During the war, Stubbins kept out of the armed forces because he was in a reserved occupation as a draughtsman. This enabled him to score a multitude of goals for Newcastle in the Transnational Northern League competitions, and he was picked to play for England in a so called victory international which didn't carry a full cap, versus Wales in 1945. England lost and Stubbins was never picked for another international. He did however score a vital winning goal for Liverpool in the final match of a prolonged season afflicted by bad weather in May 1947, beating Wolves and snatching the championship for Liverpool.

Jackie Milburn was perhaps the hero of local heroes among Newcastle's famed centre forwards. Born at Ashington, a nearby township famous for footballers — not least his relatives, the Charlton Brothers — he joined Newcastle as a teenaged outside right and as such used his exceptional pace to great advantage. But it was in 1944 when he was converted to centre forward that he became a true Tyneside hero, his tremendous speed complemented by a fiercely powerful left foot.
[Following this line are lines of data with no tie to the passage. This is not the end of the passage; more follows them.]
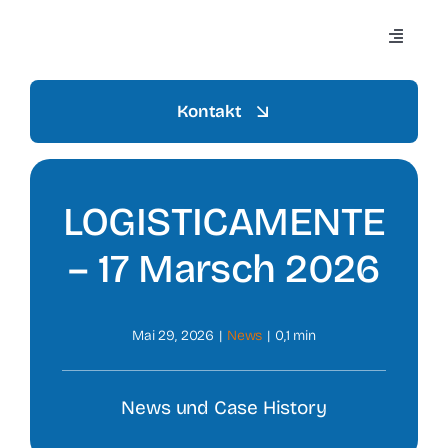
Zum
Inhalt
Navigat
springen
umscha
Kontakt
Home
LOGISTICAMENTE
Aziend
– 17 Marsch 2026
Settori
Mai 29, 2026
|
News
|
0,1 min
Mezzi
News und Case History
Prodott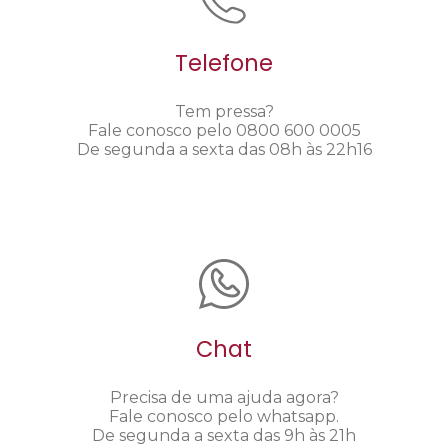
Telefone
Tem pressa?
Fale conosco pelo 0800 600 0005
De segunda a sexta das 08h às 22h16
Chat
Precisa de uma ajuda agora?
Fale conosco pelo whatsapp.
De segunda a sexta das 9h às 21h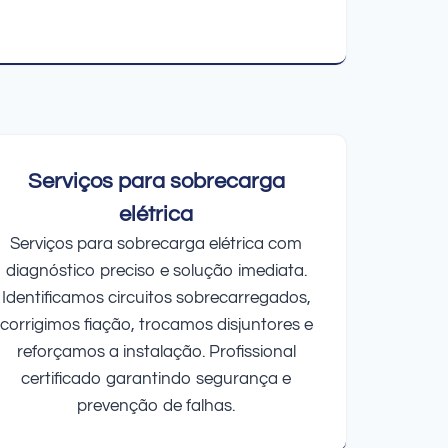
Serviços para sobrecarga
elétrica
Serviços para sobrecarga elétrica com
diagnóstico preciso e solução imediata.
Identificamos circuitos sobrecarregados,
corrigimos fiação, trocamos disjuntores e
reforçamos a instalação. Profissional
certificado garantindo segurança e
prevenção de falhas.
I still remember seeing the goals he so forcefully got against Blackpool in the FA Cup final at Wembley in 1951. The first followed a run half the length of the field: no defender could catch him. The second came when his little inside right Ernie Taylor back heeled the ball to him just outside the penalty box, to the right of the goal, and he smashed his left footed shot into the far top corner. In 1952 he helped Magpies beat Arsenal in the final and in 1955, most untypically, he actually headed the first goal for Newcastle, when they beat Manchester City in the final.

As a young journalist, I came to know him well and appreciate his wry outlook on the game, not least on the Newcastle United directors, who in one way or another, made money out of the club: one as a surgeon doing all the knee operations, one as a builder working on all the club houses, which were the fashion of the time, another, Stan Seymour ex-left winger, but then the all powerful chairman of the club, as a sports goods dealer.

Not to forget a powerfully left footed successor in the Londoner Malcolm Macdonald, who left Fulham as an unwanted left back, moved out of London to Luton Town and there became a centre forward of great acclaim, strongly built, fast and a deadly finisher. The Tyneside fans accepted him warmly as one of their own. He played 14 times for England between 1972 and 1976, once scoring five goals at Wembley against Cyprus. Arsenal persuaded him to return south, where he continued to score goals. Recently, he declared that Carroll still had a great deal to learn, an opinion with which Chris Hughton, Newcastle's able manager, least flamboyant of figures, agreed. But that headed goal against Arsenal at the Emirates Hill long lingers in the mind and at a time when centre forwards are at a premium. His future looks bright.